## What you have to do
Using the data beneath this instruction, retype only the lines from the one that contains "Kaart van de" down to the one that contains "overzichtspagina van", both included, exactly as they appear.

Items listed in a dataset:
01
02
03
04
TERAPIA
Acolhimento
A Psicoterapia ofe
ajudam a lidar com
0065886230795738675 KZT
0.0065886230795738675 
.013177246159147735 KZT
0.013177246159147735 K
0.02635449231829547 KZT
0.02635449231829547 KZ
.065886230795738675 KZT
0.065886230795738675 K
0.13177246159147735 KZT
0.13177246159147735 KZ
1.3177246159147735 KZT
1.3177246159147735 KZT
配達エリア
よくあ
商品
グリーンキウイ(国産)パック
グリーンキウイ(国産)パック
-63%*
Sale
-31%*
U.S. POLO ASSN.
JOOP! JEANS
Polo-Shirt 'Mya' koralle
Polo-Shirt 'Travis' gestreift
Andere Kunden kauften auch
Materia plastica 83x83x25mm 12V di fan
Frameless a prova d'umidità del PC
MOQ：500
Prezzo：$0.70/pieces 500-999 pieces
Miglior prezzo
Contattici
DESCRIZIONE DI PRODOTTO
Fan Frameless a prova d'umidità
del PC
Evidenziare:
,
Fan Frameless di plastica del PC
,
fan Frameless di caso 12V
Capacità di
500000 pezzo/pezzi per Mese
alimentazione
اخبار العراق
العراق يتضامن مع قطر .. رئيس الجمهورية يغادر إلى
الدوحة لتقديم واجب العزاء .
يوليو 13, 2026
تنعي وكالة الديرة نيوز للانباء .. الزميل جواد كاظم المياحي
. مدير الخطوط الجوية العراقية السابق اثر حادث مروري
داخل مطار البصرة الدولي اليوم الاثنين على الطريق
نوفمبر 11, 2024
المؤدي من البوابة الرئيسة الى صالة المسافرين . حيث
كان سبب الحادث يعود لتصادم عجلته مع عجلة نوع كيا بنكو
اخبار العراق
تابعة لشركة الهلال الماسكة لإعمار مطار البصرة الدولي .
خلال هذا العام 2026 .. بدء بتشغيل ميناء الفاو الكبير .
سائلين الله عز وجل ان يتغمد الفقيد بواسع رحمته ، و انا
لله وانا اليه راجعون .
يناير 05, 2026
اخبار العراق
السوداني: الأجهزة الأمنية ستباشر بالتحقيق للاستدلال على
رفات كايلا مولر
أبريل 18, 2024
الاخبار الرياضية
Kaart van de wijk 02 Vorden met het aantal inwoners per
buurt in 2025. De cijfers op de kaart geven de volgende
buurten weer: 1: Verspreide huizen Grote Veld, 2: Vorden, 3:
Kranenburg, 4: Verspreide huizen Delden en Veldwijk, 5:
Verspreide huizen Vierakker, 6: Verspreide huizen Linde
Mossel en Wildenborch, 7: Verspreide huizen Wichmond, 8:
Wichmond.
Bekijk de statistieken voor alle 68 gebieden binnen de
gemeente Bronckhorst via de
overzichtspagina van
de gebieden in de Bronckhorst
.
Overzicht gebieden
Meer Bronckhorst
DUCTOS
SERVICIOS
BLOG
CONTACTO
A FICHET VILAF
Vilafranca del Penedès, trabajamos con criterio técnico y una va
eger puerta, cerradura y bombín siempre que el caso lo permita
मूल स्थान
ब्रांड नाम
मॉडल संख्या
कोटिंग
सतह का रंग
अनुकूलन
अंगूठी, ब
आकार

## Output
Kaart van de wijk 02 Vorden met het aantal inwoners per
buurt in 2025. De cijfers op de kaart geven de volgende
buurten weer: 1: Verspreide huizen Grote Veld, 2: Vorden, 3:
Kranenburg, 4: Verspreide huizen Delden en Veldwijk, 5:
Verspreide huizen Vierakker, 6: Verspreide huizen Linde
Mossel en Wildenborch, 7: Verspreide huizen Wichmond, 8:
Wichmond.
Bekijk de statistieken voor alle 68 gebieden binnen de
gemeente Bronckhorst via de
overzichtspagina van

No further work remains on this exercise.